Kids in patterned sweaters, overweight men with neck beards and pasty girls with frizzy hair all come to mind when you hear the word ‘geek’.
Or at least, they used to. Sci-fi and fantasy movies, comic books, video games and other parts of popular culture traditionally labelled ‘geeky’ now appeal to far more than just the stereotype, says the owner of New Zealand’s biggest geek culture event.
Armageddon Expo owner and organiser Bill Geradts says any stigma still surrounding geek culture is a carryover from decades ago.
“Twenty years ago the nerds were nerds,” he says.
“You really had to work to get your geek fix, but now you don’t.”
He says comic book films – and box office hits – Spiderman, Batman and The Avengers are all evidence geek culture is more mainstream now.
Adelaide-based jeweller and comic book collector Andrew Ioannou says the stigma surrounding geek culture has “severely decreased”.
“There’s a stereotype. I wouldn’t say there’s a stigma anymore.”
Ioannou, the owner of Guild Jewellery, launched his DC Comics range of jewellery in February 2011 after a lengthy process of getting permission from Warner Brothers. The range features recognisable symbols from DC comic books.
While many of his customers are comic book enthusiasts, it is not just die-hard fans who are interested in buying Superman, Batman and Wonder Woman jewellery.
“Because they’re such iconic characters, and they’ve been around for so long, people just relate with them.”
He says he was never teased for his love of comic books.
“I have been a fan of comic books pretty much my entire life. I love the stories, the artwork.”
Ioannou says most people into geek culture are not like the characters on the television show The Big Bang Theory (TBBT).
“They take it to the absolute extreme,” he says.
Geradts says there is still some stigma attached to some forms of geeky popular culture.
“And there are some people, quite frankly, who legtimise that.”

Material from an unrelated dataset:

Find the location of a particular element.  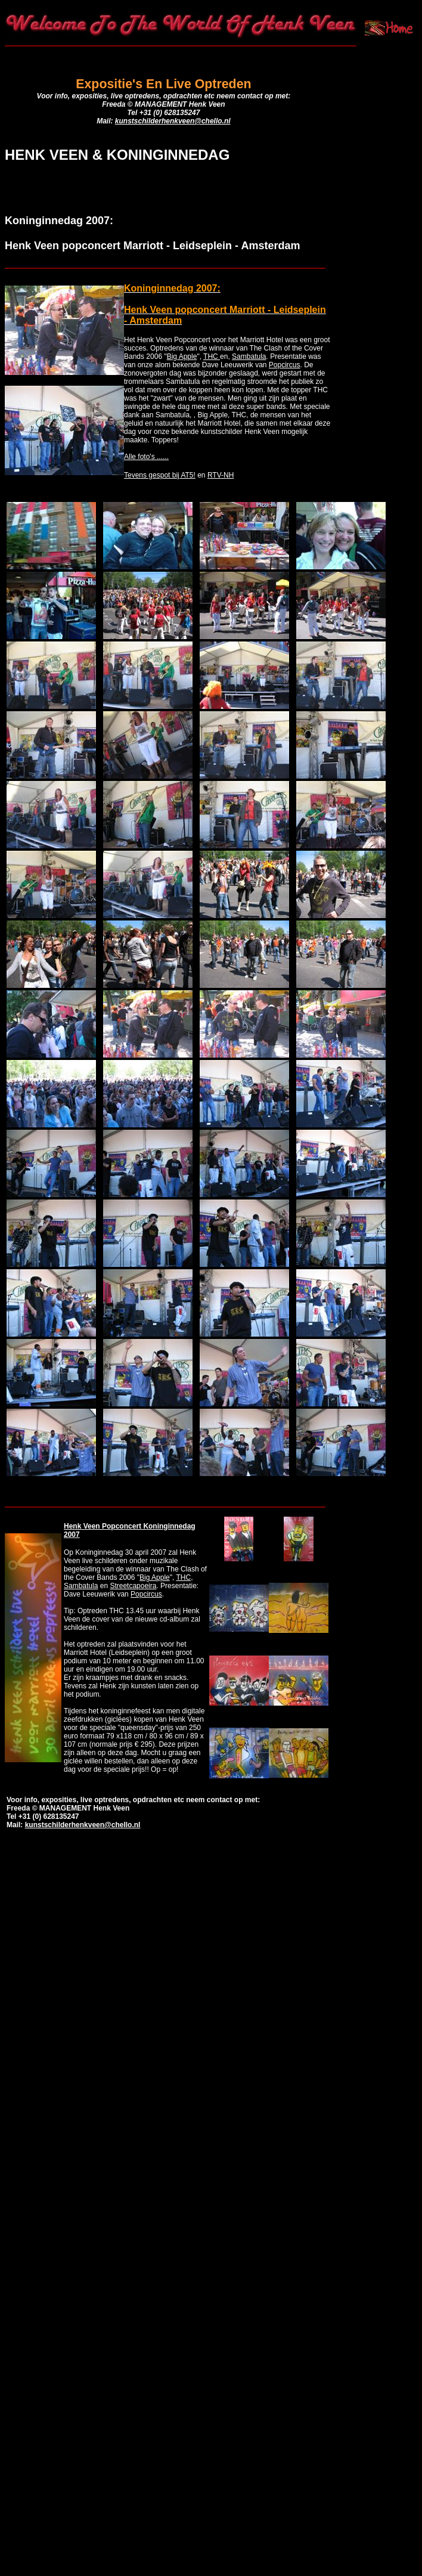

Streetcapoeira is located at coordinates (133, 1586).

But 99.9 per cent of the people who attend Armageddon don’t fit the “über geek” stereotype like TBBT characters do, says Geradts.
Aucklanders aren’t just attending annual events in celebration of all things geek. The Auckland Sci-Fi group has more than 250 members, and holds regular events including quizzes and screenings of TV shows and movies.
The group’s Meetup.com page says it offers outings where people can “hang out and argue with other super rad sci-fi fans about all kinds of nerdy stuff that other people just don’t understand”.
Gamers can attend BarCraft in Auckland, an event where video game fans gather at a bar to watch live matches of the game StarCraft II. New Zealand’s first started in Auckland in March, and the events, held roughly every two months, usually attract around 200 people.
Geradts says Armageddon has gotten bigger each year, and he is expecting 40-50 thousand people to attend the Auckland event at the ASB Showgrounds this Labour weekend.
“What we try to do is create a show that’s a combination of awesomeness,” he says.
Some people come for a specific guest or because of a specific interest, he says, but with so much on offer, there is something for everyone – geek or not.